Thought experiment six. Three months have passed, and you decide to go jogging in the still very stylish blade suit. People stare at you, whistle, and clap. Oh the pomp and celebrity. But you look forward and what do you see? Oh no, it's the survivors of the track and field squad! They're stretching and sipping gatorade. If you keep running in a straight line, those people are gonna get a bellyfull of blade suit.
Well, this is a tough one. Is it considered action if you just keep running straight? Or is the action actually stopping in the middle of your run? If it's the latter, than inaction would be continuing to run straight. Maybe inaction is taking a route that goes around the track and field team. You can hardly decide. Things are muddled.

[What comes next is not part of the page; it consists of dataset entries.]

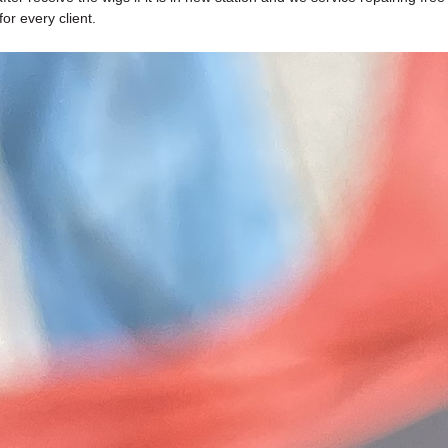
or every client.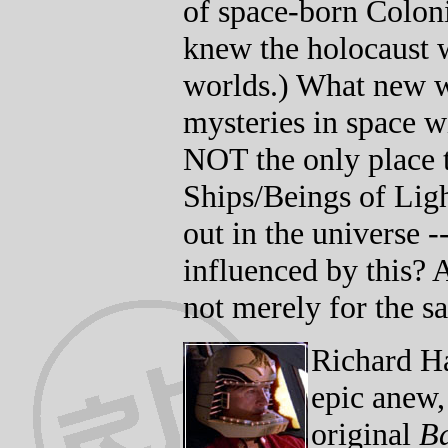
of space-born Coloni
knew the holocaust w
worlds.) What new w
mysteries in space wi
NOT the only place 
Ships/Beings of Lig
out in the universe 
influenced by this? 
not merely for the s
Richard Ha
epic anew,
original
Ba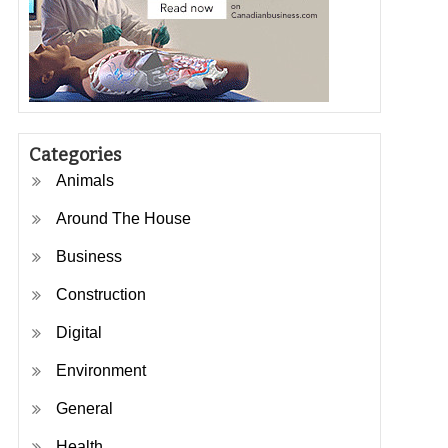
Categories
Animals
Around The House
Business
Construction
Digital
Environment
General
Health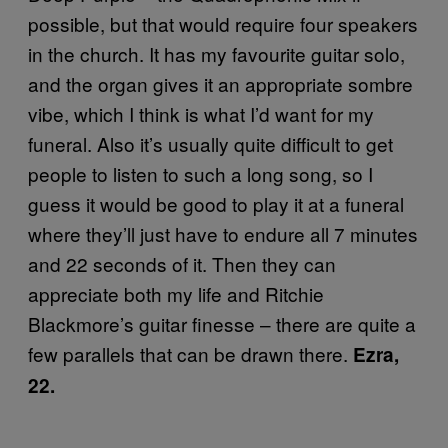
possible, but that would require four speakers
in the church. It has my favourite guitar solo,
and the organ gives it an appropriate sombre
vibe, which I think is what I’d want for my
funeral. Also it’s usually quite difficult to get
people to listen to such a long song, so I
guess it would be good to play it at a funeral
where they’ll just have to endure all 7 minutes
and 22 seconds of it. Then they can
appreciate both my life and Ritchie
Blackmore’s guitar finesse – there are quite a
few parallels that can be drawn there.
Ezra,
22.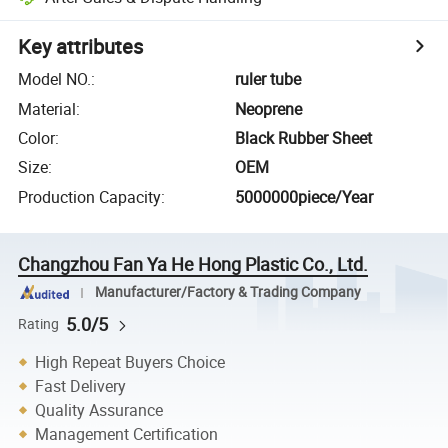
Key attributes
Model NO.
:
ruler tube
Material
:
Neoprene
Color
:
Black Rubber Sheet
Size
:
OEM
Production Capacity
:
5000000piece/Year
Changzhou Fan Ya He Hong Plastic Co., Ltd.
Manufacturer/Factory & Trading Company
5.0/5
Rating
High Repeat Buyers Choice
Fast Delivery
Quality Assurance
Management Certification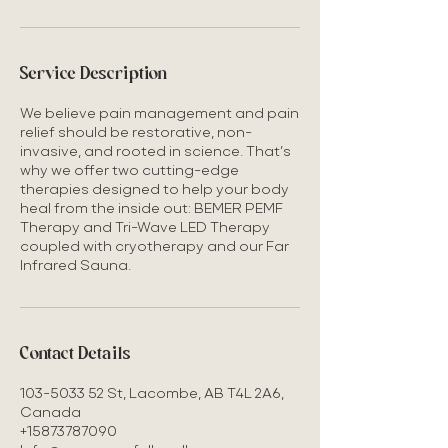
Service Description
We believe pain management and pain
relief should be restorative, non-
invasive, and rooted in science. That’s
why we offer two cutting-edge
therapies designed to help your body
heal from the inside out: BEMER PEMF
Therapy and Tri-Wave LED Therapy
coupled with cryotherapy and our Far
Contact Details
103-5033 52 St, Lacombe, AB T4L 2A6,
Canada
+15873787090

I will now make the claim, and I don't think it is very arguable, that the situations I just described are absurd. And the moral reasoning that follows from each is equally absurd. Obviously, it is unjust to let all four people get incinerated in experiments one and two. Choosing thus is murder. Obviously, we are obligated to do nothing in experiment three, just as we are obligated to press the button in experiment four. To do otherwise is murder. Obviously, we are obligated to move out of the way in experiment five, just as we are obligated to run around the bystanders in experiment six. Clearly, justice has no opinion about action versus inaction.
Which brings me to example seven. The classic example. A child is drowning, and you can very easily jump into the water and save it. If my reasoning up to this point has been sound, if the examples preceding this one were clear examples of murder versus right action, as I think they are, then it follows that in this case, if one does not help the child, then one is murdering the child. In this case, justice does not care about our petty concept of action versus inaction.
I have often wondered about this subject, action versus inaction. On the one hand, we cannot claim that there is no difference at all between action and inaction. After all, we can safely say that Hitler was quite a bit more guilty than the pacifists in England who would advised inaction. On the other hand, the thought experiments above show the absurdities inherent in an "action vs inaction" scheme. What we seek is a borderline for justice. Everything on this side is just. Everything on that side is unjust.
The only tenable hypothesis is that there is no borderline for justice. There is a proggression of things, starting at the forms of perfect goodness and perfect justice, proceeding through the gray area of imperfection, and terminating at absolute evil. It seems to me that the only tenable theories of justice and morality strive for the greatest good; they does not set some arbitrary marker in the sand and declare that things on one side are good while those on the other side are evil.
An enlightened concept of good and evil begins with the notion that we are all evil, because we fall so short of perfection. We must also concede that we are all good, because we are so much greater than pure evil.
But to call a man good, he must be praiseworthy, not just partially good. A man is praiseworthy if his life and his choices tend to increase the good in the world. To call a man bad, he must be blameworthy. We say that a man is blameworthy if his life and his choices tend to increase the evil in the world. In my experience, apathy leads to an increase in evil. Inaction, for the most part, is an evil.